Music Professor Mark Kuss continues his association with Music for Life International as a board member and is now involved in a series of 15 international concerts to commemorate the Year for the Children of Syria. Music for Life is an organization whose mission is to create transformative action for global and local social good through music and for music. It takes its name from the legendary MUSIC FOR LIFE concerts organized by Leonard Bernstein in the late 1980s at Carnegie Hall and was created to conceive and present musical concerts and related events to promote the awareness of significant international humanitarian crises and other public interest issues in the United States and throughout the world.
Music for Life International launched the Year for the Children of Syria on April 25, at an event hosted by the Permanent Mission of the Principality of Liechtenstein to the United Nations and H.E. Ambassador Christian Wenaweser, Permanent Representative, at the Liechtenstein Residence in New York City. At this event – a fund raiser for UNICEF — following a program of remarks by H.E. Ban Ki-moon, Secretary-General of the United Nations; George Mathew, founder and artistic director of Music For Life International; and other dignitaries, Kuss took part in a brief chamber music performance, also featuring former New York Philharmonic associate principal cellist Alan Stepansky; distinguished Syrian soloist and former West-Eastern Divan Orchestra principal clarinet and composer Kinan Azmeh; and Mathew. The event involved about 160 people, including representatives from the United Nations and CIOs and vice presidents of Fortune 500 companies.

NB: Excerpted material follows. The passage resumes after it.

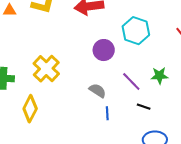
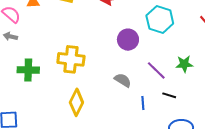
yellow cross: (46, 69) -> (71, 59), turned -36
yellow diamond: (30, 109) -> (76, 102), moved
blue line: (107, 113) -> (143, 103), moved

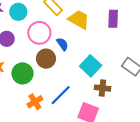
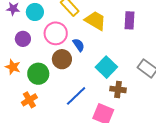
orange cross: (35, 102) -> (29, 100), moved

The Year for the Children of Syria is a “global humanitarian concert” taking place in New York and cities around the world — including Panama City; Berlin; Washington, D.C.; and Boston — which will culminate in “Shostakovich for the Children of Syria,” a performance of the “Leningrad” Symphony of Shostakovich at Carnegie Hall in January 2014. This initiative brings together many of the world’s finest orchestral musicians, including Kuss. Principal artists will gather from the New York Philharmonic, MET Orchestra, The Philadelphia Orchestra, and other major ensembles. Proceeds of this year-long initiative will benefit UNICEF’s humanitarian programs for the Syrian Emergency.

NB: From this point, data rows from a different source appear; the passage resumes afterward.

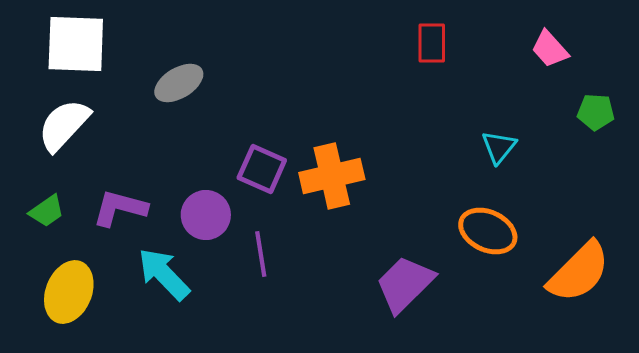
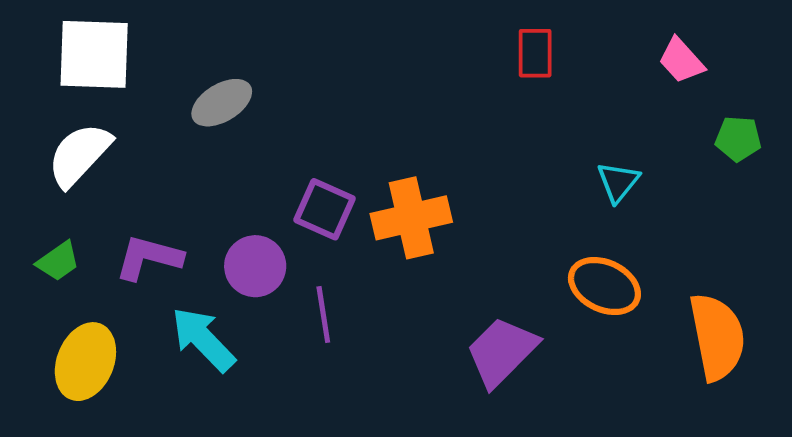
orange semicircle: (579, 272) -> (717, 337), turned -56

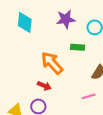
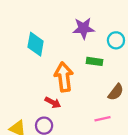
cyan diamond: (25, 22) -> (36, 44), moved
orange arrow: (52, 63) -> (64, 77), turned 30

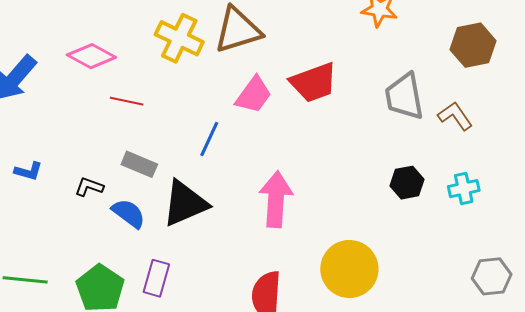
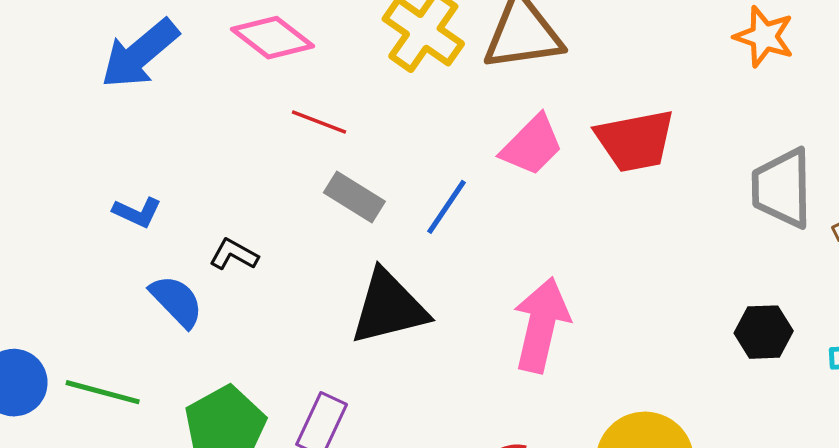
gray rectangle: (139, 164) -> (354, 197), moved
blue semicircle: (129, 213) -> (177, 301), moved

Video footage of Kuss at the piano during the April 25 event is available here: www.t2conline.com/year-for-the-children-of-syria/ . He has since traveled to Panama with this project and in the fall will go to Berlin and Monoco.
Kuss is also Smithsonian Institution Resident Artist and pianist and composer for the Hesperus Ensemble. He recently had a sax concerto premiered in Warsaw, Poland, and a ballet premiered in Philadelphia.